How many sports are too many sports? Some people take part in just one sport. Some might try two and take part in a duathlon. Others will take part in three and enter a triathlon. After that, you’re in the realm of pentathlons, heptathlons and decathlons. But once you get more than three, you also get a rest between events, so was Jessica Ennis a true multi-sport athlete? She had her feet up for half the day! 🙂
And does a heptathlon have seven events or six? You run both the 200m and the 800m and in duathlon you also run twice (along with a bike ride) but it only counts as two events. If you repeat an event, even at a different distance, is it not the same event?
I ask this because Hyrox has either 16 events or 9. There are eight 1km runs between eight other events. Does each run count as a separate event or is it just one? Is Hyrox a novathlon or a sedecimthlon? I’m going with novathlon, just ’cause it sounds cooler (and is easier to pronounce)!
First run was straightforward. It was two laps of the halls and the route was marked with fast and slow lanes to help separate people. But, it never really mattered as there was plenty of room to run at my own pace. The fact there were two laps gives plenty of opportunities for spectators to see you. And at this point, admire your fast and sleek running style.
Each station is marked with a large easy to spot number so it’s easy to find where you need to go. The machines are set at ‘6’ but you can change this as long as you do it before you start and not halfway through. I’d never used a SkiErg before so, rather than, you know, practice, I just watched a YouTube video instead and tried to remember how it showed how to use the machine. There is also machines in the practice area before the start so you have a go there too in case you’ve forgotten to watch the video.

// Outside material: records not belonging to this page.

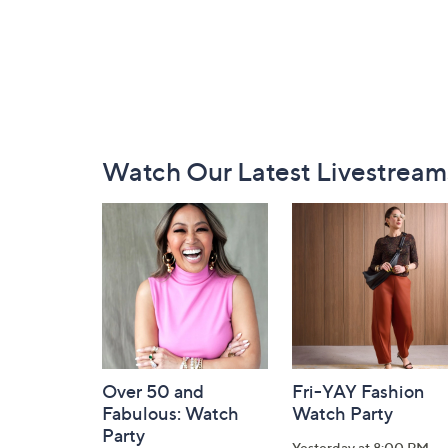
Footer
Watch Our Latest Livestream
Navigation
and
Information
Over 50 and
Fri-YAY Fashion
Fabulous: Watch
Watch Party
Party
Yesterday at 8:00 PM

Back out and I realise there’s a large screen showing the names of everyone on the track as they pass. The screen helpfully tells you what event you’re doing next and whether you’re on lap 1 or 2.
I was dreading this one. I had no idea whether I could push 150kg. I hadn’t practiced (which you can take as read now for all the other events too!) and had only watched a video to see the technique required. This was a struggle.
Rubbery legs now before…
50m Sled Pull (120kg)
I didn’t watch the video for this one! Whoops! You have rope to pull and a small box marked on the ground to stand in. I thought you couldn’t move in the box so struggled to pull the sled without moving my feet. I was leaning back to try and use my weight to help but it was a tough challenge to complete the first 12.5m pull until Iain TwinBikeRun, who was in the next lane, told me I could move me feet. After that it was a lot easier to pull as I could walk backwards through the box.
Jelly legs now before…
80m Burpee Broad Jump
What the blimey! I have never burpeed (is this a word?) before. I saw it on a video and thought it looked easy. How wrong I was! You have to lie on the ground, stand back up. Jump. Repeat. If felt like I wasn’t moving at all. Every time I laydown, I didn’t want to get back up. Awful. Though one of the judges said “nice technique” which was good to hear especially as Iain TwinBikeRun was sent back twice for getting it wrong. What a berk-ee!
Hallelujah. At least I’m not burpee-ing (is this also a word?).
1km Row (on Concept2 Rower)
I’ve used a rowing machine many times and 1km is straightforward. This was the closest I got to a rest.
By this point I realised that I was one of the faster runners. I’m not fast but there was definitely more gym competitors than runners on the course.
200m Kettle Bells Farmers Carry (24kg)
This was tough on the shoulders but not too bad. The main thing here is to make sure to use lots of chalk on your hands to stop any sweat on the handles as any sweat makes the kettle bells harder to carry.
Second last run and I was feeling okay as I’d not used my legs for a while.
100m Sandbag Lunges (12kg)
So, let’s destroy those legs with alternate lunges while carrying a sandbag. Again, not a difficult task once you get into a rhythm but you do feel it when you get to…
The final run. Legs gubbed but at least it’s the last one.
100 reps Wall Balls (6kg)
Before you face the misery of throwing a ball against a high target 100 plus times. I say ‘plus’ because if you don’t hit the right target then the throw doesn’t count. I found this out as I was keeping track of the numbers along with the judge (who has a number clicker to keep track) and I counted 20 and he had 18. By the time I was at 90 he was at 80 and I’m sure I threw the ball 110 times before he said I’d complete the 100.
This is a tough end to the race. The 100 balls seem to go on forever and I only got through this one as Iain TwinBikeRun said “remember to ask for the box” when we entered the station. The box is a handy seat that you sit on before standing and throwing. The box ensure that you squat down correctly. You can squat without the box but why would you give up a handy seat to rest on too??!?! 🙂
About halfway through, my judge said “you’re 10 ahead of your brother, you’re not going to let him win, are you?”. I wasn’t so I made sure to keep ahead so I could be first to the…
A proper ramp. A congratulations and a banana. What more do you need for a finish?
I enjoyed this one. The variety keeps it entertaining. The venue is big enough to ensure there’s no bunching on either the run or at any of the stations, and small enough to make it easy for spectators to keep up with the action.